Al predominar un enfoque macroeconómico y hacia fuera, es lógico que la
política pública relegue a un segundo plano a lo social, ambiental y
local. Por ello y dada la concentración económica y de formación de
recursos humanos en el gran San Salvador, se vuelve difícil ampliar las
oportunidades de inversión y empleo productivo a nivel local.
El Banco Mundial plantea que la disparidad del ingreso entre el Norte y
Sur se debe principalmente a la concentración de los factores relativos
al conocimiento.
Las nuevas tecnologías explican al menos la mitad del crecimiento económico mundial, pero Latinoamérica tiene dificultades para aprovecharlas. En El Salvador basta con visitar los laboratorios, bibliotecas y equipos de investigación de las universidades, para comprender nuestro atraso. Este déficit aumenta a medida que nos alejamos del gran San Salvador. La clara división de El Salvador en dos realidades, la capital y el resto del país, ha venido aumentando. Esta brecha crece debido a los obstáculos que enfrentan los municipios para que su población económicamente activa tenga acceso al trabajo, información y tecnología v.g. las municipalidades que poseen un sitio Web se cuentan con los dedos de una mano.
Cualquier alternativa económica que se adopte requiere de planeación. Prueba de ello es que los países que han tenido éxito con productos derivados de recursos naturales (pescados, frutas, flores y otros), se tomaron más de diez años en alcanzar grandes volúmenes de exportación. También realizaron investigaciones de los potenciales productivos y su entorno; ya que la factibilidad del negocio incide en las decisiones de los inversionistas. Además, los emprendedores locales necesitan, entre otras cosas, fortalecer su pensamiento estratégico y sus capacidades de gestión empresarial para entrar al mercado internacional. Es decir, para que los emprendedores salvadoreños tengan éxito con los productos étnicos de exportación y el turismo nostálgico (ambos relacionados con los patrimonios natural y cultural), requieren de una institucionalidad adecuada para que la asistencia técnica y capacitación respondan a las demandas específicas y territoriales de la producción y comercialización de dichos bienes.

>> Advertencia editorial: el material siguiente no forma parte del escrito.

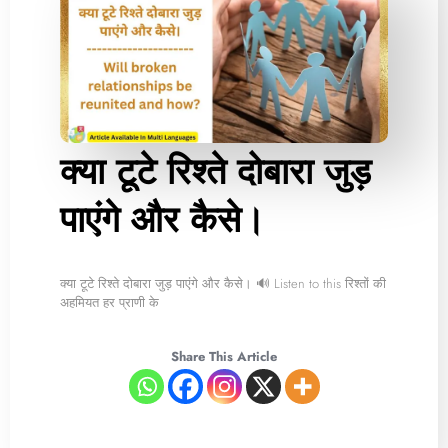
क्या टूटे रिश्ते दोबारा जुड़
पाएंगे और कैसे।
क्या टूटे रिश्ते दोबारा जुड़ पाएंगे और कैसे। 🔊 Listen to this रिश्तों की
अहमियत हर प्राणी के
Share This Article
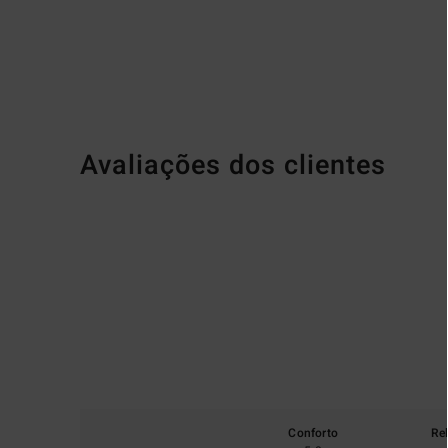
Avaliações dos clientes
Conforto
Re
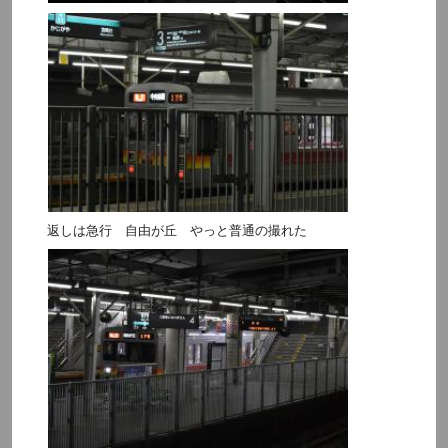
返しは急行 自由が丘 やっと普通の撮れた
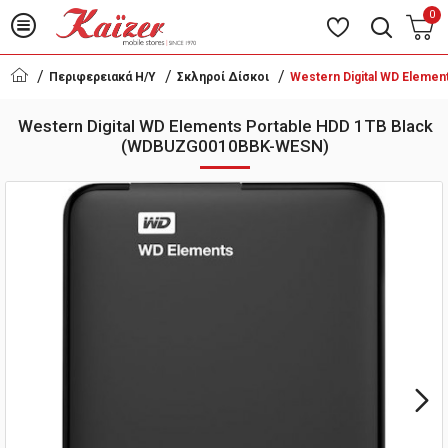
0
Περιφερειακά Η/Υ
Σκληροί Δίσκοι
Western Digital WD Eleme
Western Digital WD Elements Portable HDD 1TB Black
(WDBUZG0010BBK-WESN)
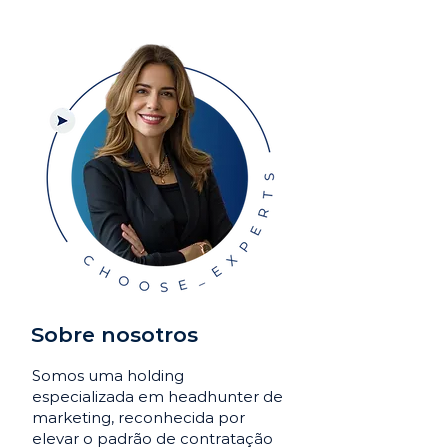
Sobre nosotros
Somos uma holding
especializada em headhunter de
marketing, reconhecida por
elevar o padrão de contratação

El reto es llegar a lo micro. Por ejemplo, lograr que los emprendedores tengan mayor acceso a conocimientos e información. Una iniciativa en esa dirección es la propuesta de un programa de capacitación virtual y una red de servicios de apoyo al desarrollo económico local. De esa manera los lugareños ya no tendrían que abandonar sus trabajos para ir a San Salvador. Al contrario, la capacitación e información llegarían a ellos y en respuesta a su demanda. Además, las municipalidades tendrían un medio electrónico para hacer gestiones en pro de sus economías locales, ahorrándose lo que hoy gastan en viajar frecuentemente a la capital. Se agilizarían trámites burocráticos relacionados con la actividad empresarial y facilitarían los negocios con los salvadoreños en el exterior.